Just because everyone else that you know is suffering from some kind of pain doesn’t mean that you can pretend that your pain does not need medical attention. People who are experiencing pain, especially chronic pain, tend to tell themselves that it’s nothing serious and that a visit to a doctor is an overreaction. This is the common response of people who suffer from tolerable pain or pain that can be easily numbed by over-the-counter pain killers. They think that going to the doctor is absolutely uncalled for since they can make the pain go away by themselves anyway.
However, this kind of thinking lasts only until the pain starts to progress and becomes unbearable. This time, they make a mad dash to the doctor. But up until it gets to this point, people rely solely on over-the-counter pain medication to make their pain go away. At first glance, there is nothing wrong with taking over-the-counter pain killers. After all, they are sold over-the-counter because you don’t need a doctor’s prescription to buy them which means they are safe. But are they really safe?
Over-the-counter pain killers are safe only when they are taken the way they should be taken. This means that people should read their their labels first to check the maximum allowable dosage. Even more important than reading the labels is actually following what they say. In a survey, 50 percent of Americans admit to disregarding dosage instructions when it comes to pain killers, without giving much thought to consequences.
Another common indication on pain killer labels is the “no alcohol” sign. This means only one thing – that there should be no intake of alcohol as long as the medication is being used. Again, people completely ignore the warning and enjoy their alcohol. People who take over-the-counter pain killers should know that an overdose or constant use of pain killers cause liver damage. Also, many types of over-the-counter medications, when combined with alcohol, cause stomach bleeding. People in pain should take note of these consequences before taking two to three pills at a time and before grabbing a bottle of beer. Another important item on the label is the expiration date of the medication. People who are in pain sometimes rummage through drawers and cabinets and take whatever pain killer they can find without even checking if it’s not yet expired.

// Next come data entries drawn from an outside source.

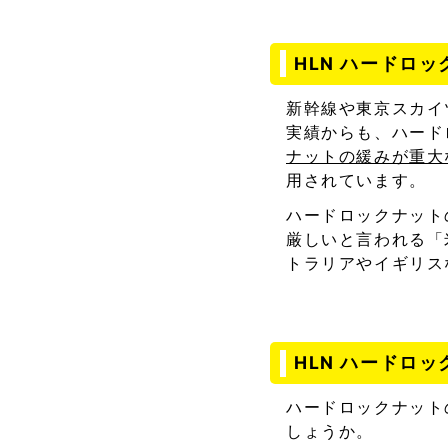
HLN ハードロ
新幹線や東京スカイ
実績からも、ハード
ナットの緩みが重大
用されています。
ハードロックナット
厳しいと言われる「米国
トラリアやイギリス
HLN ハードロ
ハードロックナット
しょうか。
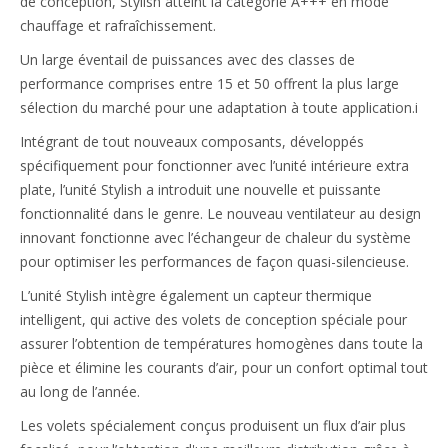
de conception, Stylish atteint la catégorie A+++ en mode
chauffage et rafraîchissement.
Un large éventail de puissances avec des classes de
performance comprises entre 15 et 50 offrent la plus large
sélection du marché pour une adaptation à toute application.i
Intégrant de tout nouveaux composants, développés
spécifiquement pour fonctionner avec l’unité intérieure extra
plate, l’unité Stylish a introduit une nouvelle et puissante
fonctionnalité dans le genre. Le nouveau ventilateur au design
innovant fonctionne avec l’échangeur de chaleur du système
pour optimiser les performances de façon quasi-silencieuse.
L’unité Stylish intègre également un capteur thermique
intelligent, qui active des volets de conception spéciale pour
assurer l’obtention de températures homogènes dans toute la
pièce et élimine les courants d’air, pour un confort optimal tout
au long de l’année.
Les volets spécialement conçus produisent un flux d’air plus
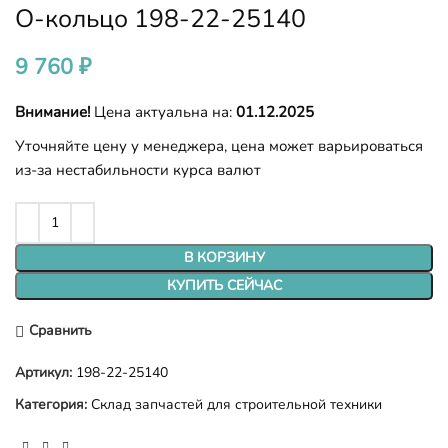
О-кольцо 198-22-25140
9 760
₽
Внимание!
Цена актуальна на:
01.12.2025
Уточняйте цену у менеджера, цена может варьироваться
из-за нестабильности курса валют
В КОРЗИНУ
КУПИТЬ СЕЙЧАС
Сравнить
Артикул:
198-22-25140
Категория:
Склад запчастей для строительной техники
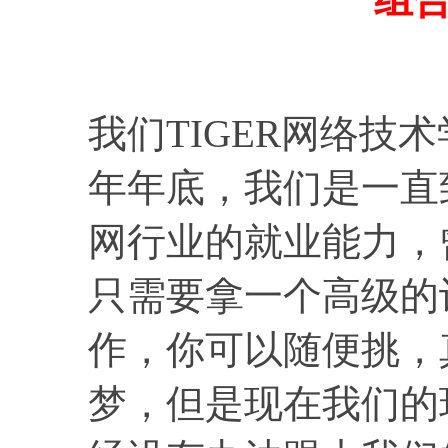
我们TIGER网络技
年年底，我们是一直
网行业的就业能力，
只需要拿一个高级的
作，你可以随便挑，
梦，但是现在我们的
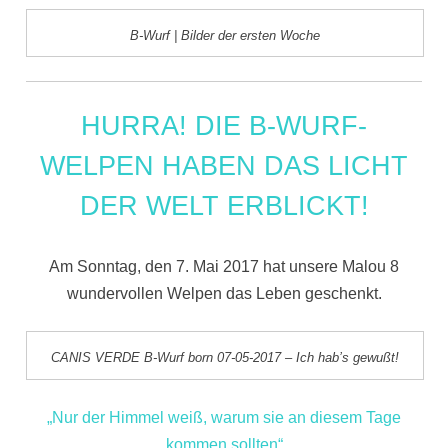
B-Wurf | Bilder der ersten Woche
HURRA! DIE B-WURF-
WELPEN HABEN DAS LICHT
DER WELT ERBLICKT!
Am Sonntag, den 7. Mai 2017 hat unsere Malou 8
wundervollen Welpen das Leben geschenkt.
CANIS VERDE B-Wurf born 07-05-2017 – Ich hab’s gewußt!
„Nur der Himmel weiß, warum sie an diesem Tage
kommen sollten“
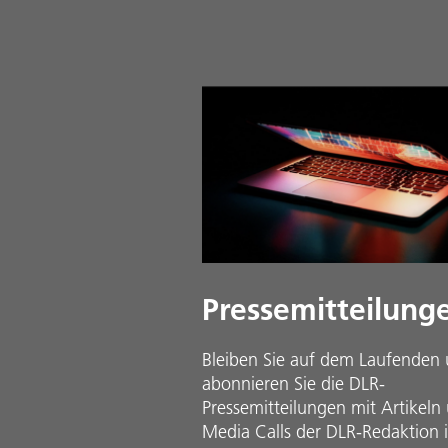
Pressemitteilung
Bleiben Sie auf dem Laufenden
abonnieren Sie die DLR-
Pressemitteilungen mit Artikeln
Media Calls der DLR-Redaktion 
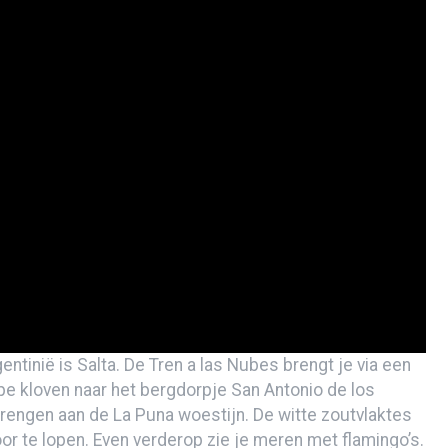
& foto’s
g & foto’s
!
s en verslag)
ntinië is Salta. De Tren a las Nubes brengt je via een
pe kloven naar het bergdorpje San Antonio de los
engen aan de La Puna woestijn. De witte zoutvlaktes
or te lopen. Even verderop zie je meren met flamingo’s.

Taking pain management into your own hands requires you to be, at the very least, informed about the consequences and perils of misusing over-the-counter pain killers. It requires you to act responsibly by following instructions and paying close attention to all the information in the labels and literature of the medication. If you need some clarifications and asking a doctor is not an option, at least ask the pharmacist to explain it for you.